37: modiImage = null;
38: modiDoc = null;
39: }
40: }
41: }
42: catch (Exception ex)
43: {
44: //handle it
45: }
46: finally
47: {
48: //Cleanup temp files
49: if(filesToProcess != null && rdoNIS.Checked)
50: filesToProcess.ForEach(System.IO.File.Delete);
51: }
Notice all of the cleanup. I’ve learned the hard way that it’s never a bad idea to be very explicit about cleaning up COM objects, especially since a lot of COM objects don’t implement anything close to IDisposable. So, with this code, I thought I was good to go.
And for the most part, I was. My company has two main data centers: one in the building where I work, in a city I’ll call St. Small, and one that’s roughly 1,300 miles away, in a city I’ll call Sunville. The TIFF images and the database I’m persisting data to are in Sunville. The workstations that I started out running my client application for the OCR process are all in St. Small. They worked fine, albeit slowly due to network latency and crappy hardware. But I wanted the process to run faster, since we have a lot of images to sift through, so I nabbed up the only workstation I could find in Sunville, set up my client, and started to run a batch.
I was quite surprised when I repeatedly and inconsistently received OutOfMemory exceptions from the MODI OCR method. I checked all of the system resources, running programs, and RAM, and everything looked fine. It’s running a dual-core processor at 2.4 GHz with 2 GB of RAM, which should be totally adequate for the MODI process, right? Wrong. No matter how hard I tried, I could not get these exceptions to go away. What was even more interesting is that I wasn’t getting the errors on the workstations in St. Small.
So what’s the difference? Duh. Since the Sunville workstation doesn’t have nearly as much network latency to deal with, it does run quite a bit faster. Since it’s able to run faster, it’s creating and destroying MODI COM instances much more frequently than the copies running on the St. Small systems. So I did some more web research, more testing, and with a cringe, I added this line of code (and the comment) to my finally block:
1: //THIS IS VERY VERY BAD YOU BAD BOY
2: GC.Collect();
I tested it on my workstation and performance didn’t seem to suffer too much. So I dropped the new version of my application on the Sunville workstation and fired it up, thinking I’d solved the problem.
Nope. The Sunville system still threw random OutOfMemory exceptions.
What gives? I thought GC.Collect() was the magic baseball bat that beat the crap out of everything? If it isn’t, why is it so terrible to use it? Well, the answer is, it is terrible to use. Read Rico’s post and the many other articles on Garbage Collection, if you don't believe me. But in my situation it seems necessary, since we have so many images to process and I don’t want to babysit every instance of the application. I still had the problem, though. Why wasn’t GC.Collect() working?
Because I wasn’t using it correctly, that’s why.
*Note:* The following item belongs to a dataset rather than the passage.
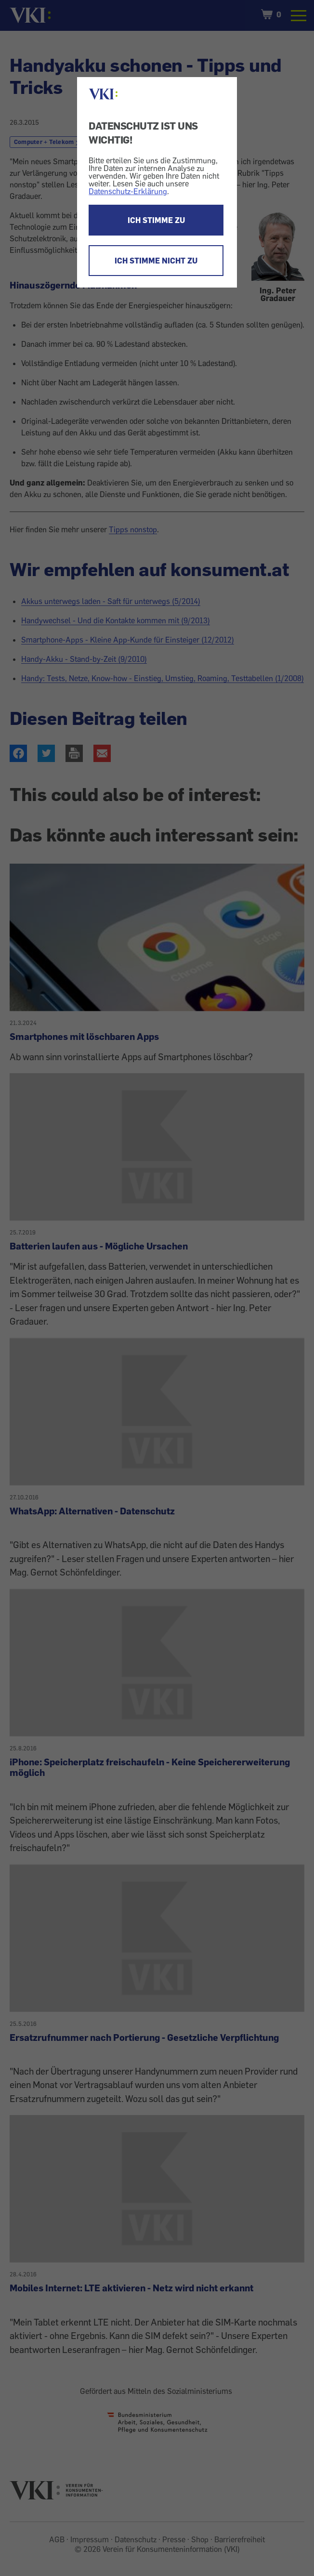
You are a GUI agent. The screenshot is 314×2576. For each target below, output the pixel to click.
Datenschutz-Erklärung (128, 191)
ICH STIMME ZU (156, 220)
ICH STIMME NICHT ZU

The client application I wrote was a quick and dirty Windows Forms app, so all of the MODI OCR calls were synchronous. GC.Collect(), on the other hand, is not. However, you can force it to be synchronous by adding one line of code, which I did, and now my application runs wherever I want it to.
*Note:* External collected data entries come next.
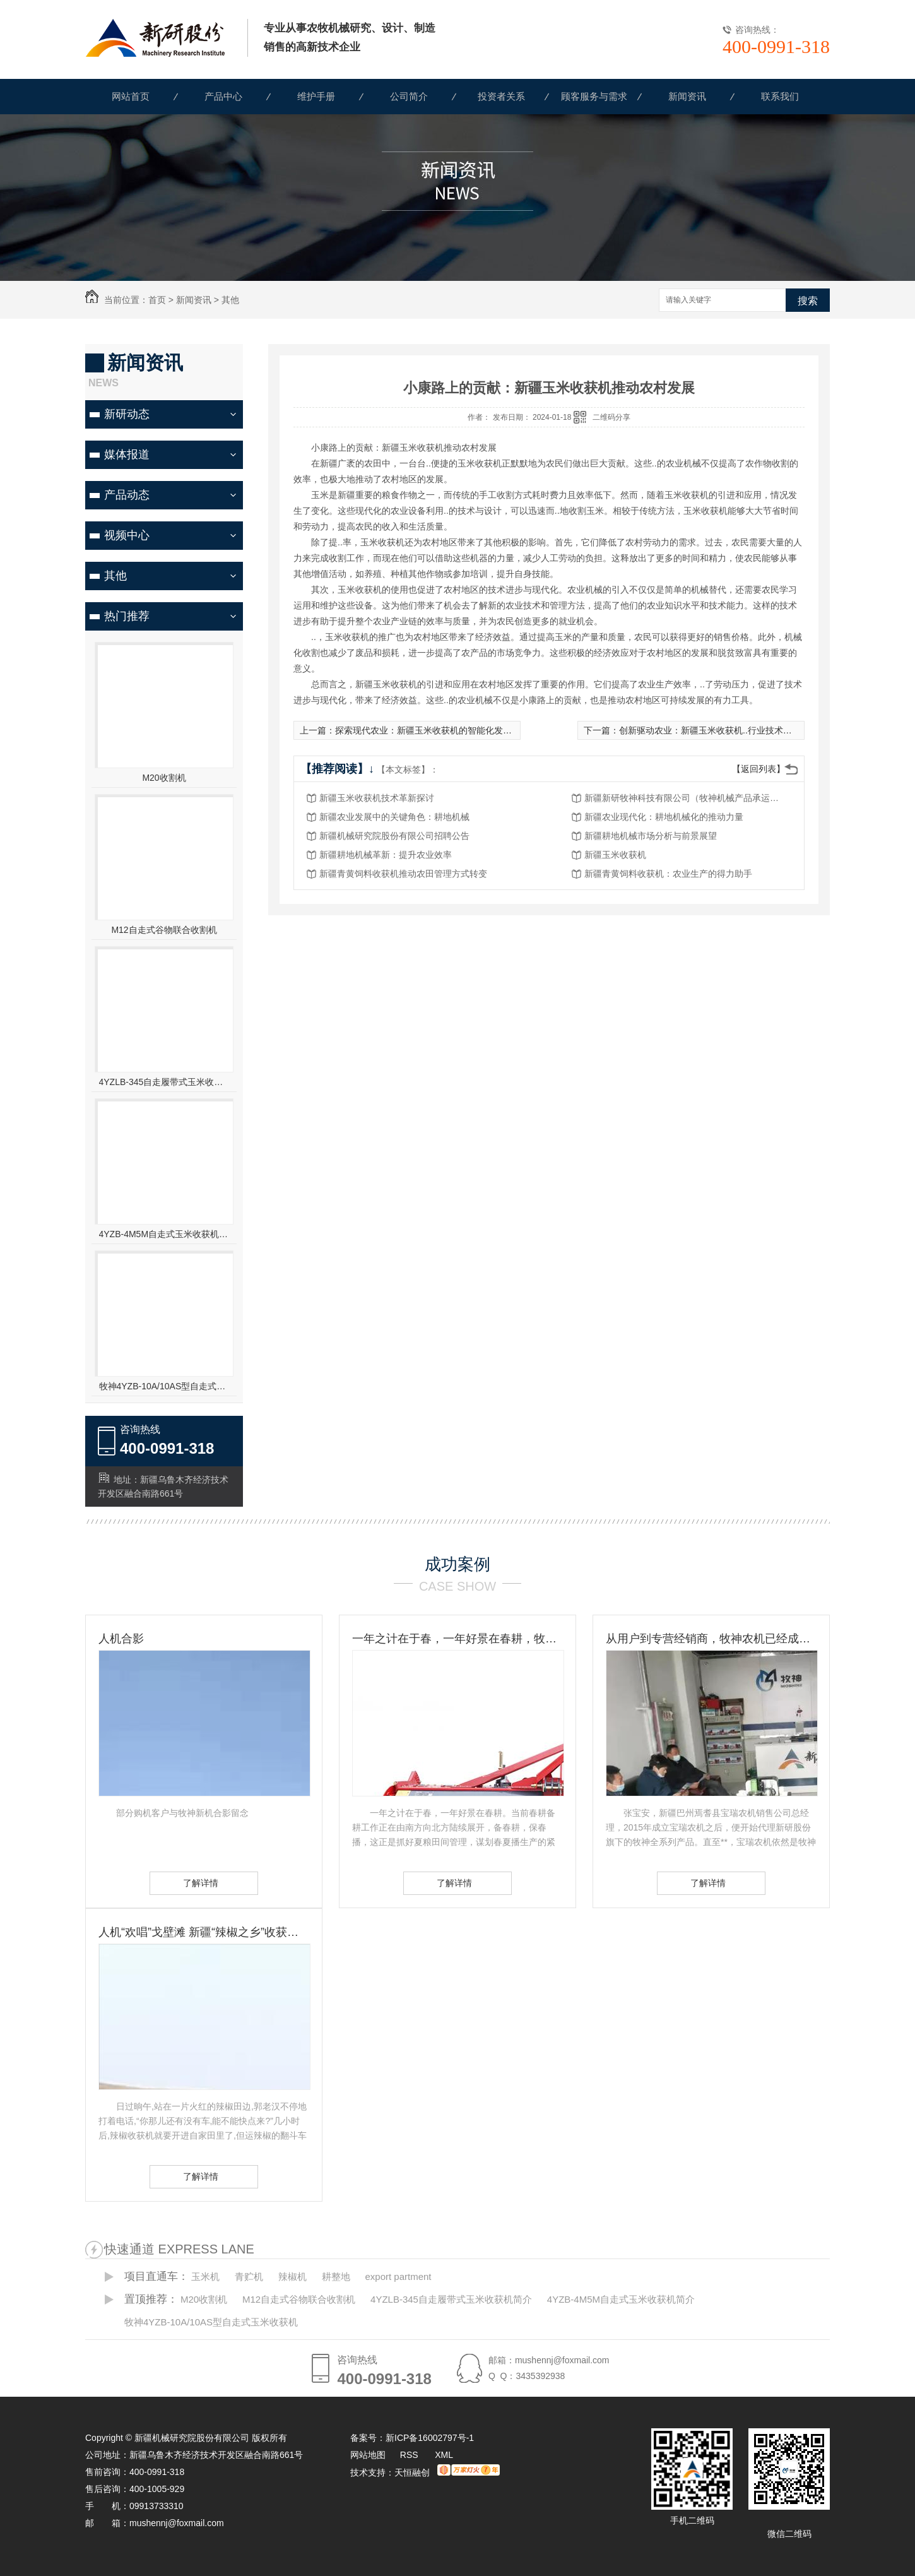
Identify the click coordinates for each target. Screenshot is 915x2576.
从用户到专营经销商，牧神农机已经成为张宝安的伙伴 (711, 1638)
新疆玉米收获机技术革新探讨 (376, 798)
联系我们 (780, 96)
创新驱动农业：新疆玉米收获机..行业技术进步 (710, 730)
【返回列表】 (758, 769)
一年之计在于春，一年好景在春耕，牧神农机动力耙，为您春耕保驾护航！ (457, 1638)
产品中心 (223, 96)
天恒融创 (412, 2472)
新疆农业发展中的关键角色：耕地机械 (394, 817)
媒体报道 (127, 454)
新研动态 (127, 414)
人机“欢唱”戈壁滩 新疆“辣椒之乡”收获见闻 (203, 1932)
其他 (230, 300)
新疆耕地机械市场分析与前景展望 (650, 836)
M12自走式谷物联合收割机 (163, 930)
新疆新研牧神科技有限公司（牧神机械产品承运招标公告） (685, 798)
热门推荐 (127, 616)
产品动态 (127, 495)
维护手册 (316, 96)
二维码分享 (611, 417)
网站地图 (368, 2455)
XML (444, 2455)
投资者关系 (501, 96)
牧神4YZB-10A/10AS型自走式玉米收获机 (164, 1386)
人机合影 (121, 1638)
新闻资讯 (687, 96)
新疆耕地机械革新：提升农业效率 (385, 855)
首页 (157, 300)
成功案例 (457, 1564)
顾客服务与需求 (594, 96)
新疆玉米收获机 (615, 855)
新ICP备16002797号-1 (430, 2438)
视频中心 (127, 535)
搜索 (808, 300)
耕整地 (336, 2276)
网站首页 (131, 96)
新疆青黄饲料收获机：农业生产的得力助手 (668, 874)
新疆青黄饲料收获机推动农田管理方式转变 (403, 874)
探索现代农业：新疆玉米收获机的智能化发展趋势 (432, 730)
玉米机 (205, 2276)
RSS (410, 2455)
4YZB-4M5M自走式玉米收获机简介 (164, 1234)
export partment (398, 2276)
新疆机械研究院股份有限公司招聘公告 (394, 836)
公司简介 (409, 96)
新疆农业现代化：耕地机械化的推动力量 (663, 817)
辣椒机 (292, 2276)
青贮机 (249, 2276)
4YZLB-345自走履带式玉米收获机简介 (164, 1082)
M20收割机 (164, 778)
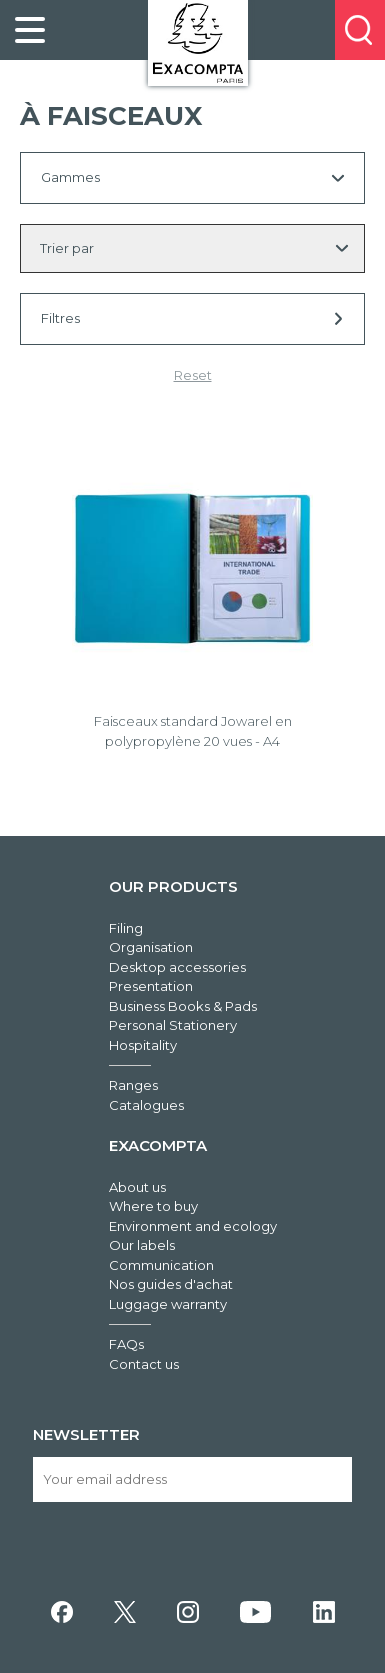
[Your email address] (193, 1479)
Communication (161, 1265)
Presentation (151, 986)
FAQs (126, 1344)
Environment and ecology (193, 1226)
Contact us (144, 1364)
1: //THIS IS STILL VERY BAD AND YOU ARE STILL A BAD BOY
2: GC.Collect();
3: GC.WaitForPendingFinalizers();
It’s funny—I can actually see the points when the code execution is sitting on that line. It doesn’t happen often, but it clears up all of my errors. If anyone knows a better way, I would love to hear it. I don’t want to use it, but for this project, I’ve come to believe that forcing garbage collection is a necessary evil.